## Task to carry out
For every line in the records below that holds "action", make a copy.

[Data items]
++++++

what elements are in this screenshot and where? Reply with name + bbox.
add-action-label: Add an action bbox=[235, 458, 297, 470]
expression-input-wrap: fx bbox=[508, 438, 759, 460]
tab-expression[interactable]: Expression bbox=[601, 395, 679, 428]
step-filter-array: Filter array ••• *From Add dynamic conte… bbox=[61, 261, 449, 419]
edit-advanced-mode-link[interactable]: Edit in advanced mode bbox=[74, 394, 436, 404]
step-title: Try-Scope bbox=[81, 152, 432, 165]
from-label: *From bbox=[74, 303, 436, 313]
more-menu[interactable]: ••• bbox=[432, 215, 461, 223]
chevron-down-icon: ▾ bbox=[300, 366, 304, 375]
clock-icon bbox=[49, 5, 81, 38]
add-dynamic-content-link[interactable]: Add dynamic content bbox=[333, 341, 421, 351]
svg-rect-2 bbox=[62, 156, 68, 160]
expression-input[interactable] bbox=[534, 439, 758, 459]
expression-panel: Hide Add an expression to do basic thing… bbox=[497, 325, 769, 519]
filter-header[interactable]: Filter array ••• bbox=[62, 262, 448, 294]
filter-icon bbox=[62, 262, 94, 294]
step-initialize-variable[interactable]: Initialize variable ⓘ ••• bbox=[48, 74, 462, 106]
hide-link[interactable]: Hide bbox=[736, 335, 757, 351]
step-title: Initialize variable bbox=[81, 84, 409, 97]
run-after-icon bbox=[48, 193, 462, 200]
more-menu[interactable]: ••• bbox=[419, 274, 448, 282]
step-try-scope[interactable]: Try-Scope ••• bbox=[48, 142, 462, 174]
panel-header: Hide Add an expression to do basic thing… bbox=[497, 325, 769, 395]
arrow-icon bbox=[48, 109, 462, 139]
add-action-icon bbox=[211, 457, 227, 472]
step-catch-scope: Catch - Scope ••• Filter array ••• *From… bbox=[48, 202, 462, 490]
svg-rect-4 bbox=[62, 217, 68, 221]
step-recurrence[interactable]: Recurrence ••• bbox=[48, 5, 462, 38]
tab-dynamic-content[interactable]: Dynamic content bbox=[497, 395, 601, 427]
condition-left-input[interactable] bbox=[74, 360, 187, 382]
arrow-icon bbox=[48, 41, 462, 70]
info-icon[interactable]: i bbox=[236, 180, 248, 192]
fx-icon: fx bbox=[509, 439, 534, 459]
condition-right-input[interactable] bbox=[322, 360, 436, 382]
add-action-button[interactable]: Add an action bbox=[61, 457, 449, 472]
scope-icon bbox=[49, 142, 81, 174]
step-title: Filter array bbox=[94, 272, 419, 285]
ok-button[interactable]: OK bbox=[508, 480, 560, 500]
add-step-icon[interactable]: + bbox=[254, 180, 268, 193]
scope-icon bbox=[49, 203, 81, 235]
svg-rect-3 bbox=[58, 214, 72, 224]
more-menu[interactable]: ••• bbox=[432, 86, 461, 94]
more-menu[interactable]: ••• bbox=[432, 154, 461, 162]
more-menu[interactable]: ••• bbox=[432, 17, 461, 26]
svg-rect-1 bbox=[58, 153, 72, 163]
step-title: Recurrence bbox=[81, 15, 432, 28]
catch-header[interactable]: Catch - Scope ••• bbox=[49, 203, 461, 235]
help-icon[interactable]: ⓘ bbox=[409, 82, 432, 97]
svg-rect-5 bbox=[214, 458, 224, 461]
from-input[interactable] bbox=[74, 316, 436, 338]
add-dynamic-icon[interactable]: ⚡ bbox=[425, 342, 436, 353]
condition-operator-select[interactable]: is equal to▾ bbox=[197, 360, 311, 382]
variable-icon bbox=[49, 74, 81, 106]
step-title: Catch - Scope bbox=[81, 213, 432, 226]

++++++

## Response below
add-action-label: Add an action bbox=[235, 458, 297, 470]
add-action-icon bbox=[211, 457, 227, 472]
add-action-button[interactable]: Add an action bbox=[61, 457, 449, 472]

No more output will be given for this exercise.